Output Schema
Collected Data
This is the document structure to be saved in the database with all collect data for every dispatched event from the client.
const CollectedData = {
$id: '/schemas/collected-data',
title: 'Collected Data',
description: `Document with all collected data.`,
properties: {
url: { $ref: '/schemas/url' },
referrer: {
description: `The referer contains an absolute or partial address of the page
that makes the request. The referer allows identify a page where
the user are visiting it from`,
type: 'string',
example: 'https://www.virail.com/'
},
event: { $ref: '/schemas/event' },
device: { $ref: '/schemas/device' },
browser: { $ref: '/schemas/browser' },
userAgent: {
description: `User agent is any software, acting on behalf of a user, which
"retrieves, renders and facilitates end-user interaction with Web content.
This string contanins information about the application, operating system,
vendor, and/or version of the requesting user agent".`,
type: 'string',
example: 'Mozilla/5.0 (Windows NT 10.0; Win64; x64) AppleWebKit/537.36 (KHTML, like Gecko) Chrome/99.0.4844.84 Safari/537.36 OPR/85.0.4341.60'
},
session: { $ref: '/schemas/session' },
ip: { $ref: '/schemas/ip' },
serverSide: { $ref: '/schemas/server-side' },
},
required: [
'url',
'referrer',
'event',
'device',
'browser',
'userAgent',
'session',
'ip',
'serverSide'
],
additionalProperties: false
};
URL
URL stands for Uniform Resource Locator, colloquially termed as web address. A URL is the address of a given unique resource on the Web. In theory, each valid URL points to a unique resource.
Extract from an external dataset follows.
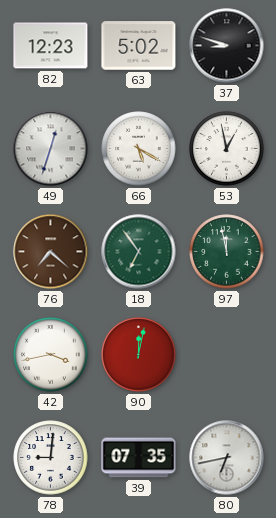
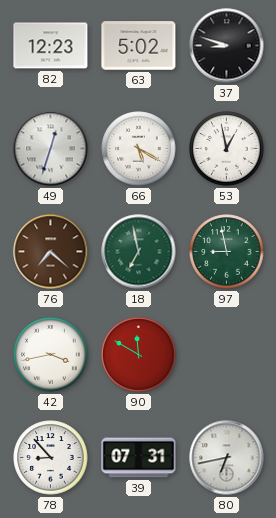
18: 6:54 -> 6:58
97: 11:58 -> 8:58
90: 12:02 -> 11:50
78: 9:01 -> 8:53
39: 07:35 -> 07:31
Such resources can be an HTML page, a CSS document, an image, etc.
┌────────────────────────────────────────────────────────────────────────────────────────────────┐
│ href │
├──────────┬──┬─────────────────────┬────────────────────────┬───────────────────────────┬───────┤
│ protocol │ │ auth │ host │ path │ hash │
│ │ │ ├─────────────────┬──────┼──────────┬────────────────┤ │
│ │ │ │ hostname │ port │ pathname │ search │ │
│ │ │ │ │ │ ├─┬──────────────┤ │
│ │ │ │ │ │ │ │ query │ │
" https: // user : pass @ sub.example.com : 8080 /p/a/t/h ? query=string #hash "
│ │ │ │ │ hostname │ port │ │ │ │
│ │ │ │ ├─────────────────┴──────┤ │ │ │
│ protocol │ │ username │ password │ host │ │ │ │
├──────────┴──┴──────────┴──────────┼────────────────────────┤ │ │ │
│ │ origin │ pathname │ search │ hash │
├───────────────────────────────────┴────────────────────────┴──────────┴────────────────┴───────┤
│ href │
└────────────────────────────────────────────────────────────────────────────────────────────────┘
Source: Node.js URL strings and URL objects
A URL string contains multiple meaningful components. When parsed, a URL object is returned containing properties for each of these components.
const Url = {
$id: '/schemas/url',
title: 'URL',
description: `Group of properties parsed from a valid URL and .`,
properties: {
href: {
description: `Hypertext reference is the whole URL.`,
type: 'string',
example: 'https://www.virail.com.ua/poezd-suchava-yassy'
},
hostname: {
description: `Hostname is the domain name of the URL`,
type: 'string',
example: 'www.virail.com.ua'
},
pathname: {
description: `Pathname is the part of the URL containing an initial '/'
followed by the path of the URL not including the query string or fragment
(or the empty string if there is no path).`,
type: 'string',
example: '/poezd-suchava-yassy'
},
search: {
description: `Search, also called a query string, is the part of the URL containing a '?'
followed by the parameters of the URL.`,
type: 'string',
example: '?q=Berlin'
},
hash: {
description: `Hash is the part of the URL containing a '#' followed by the fragment
identifier of the URL.`,
type: 'string',
example: '#event'
},
},
required: [
'href',
'hostname',
'pathname',
'search',
'hash'
],
additionalProperties: false
};
Event
By default, Kibanalytics measures the traffic on the website by tracking pageview events.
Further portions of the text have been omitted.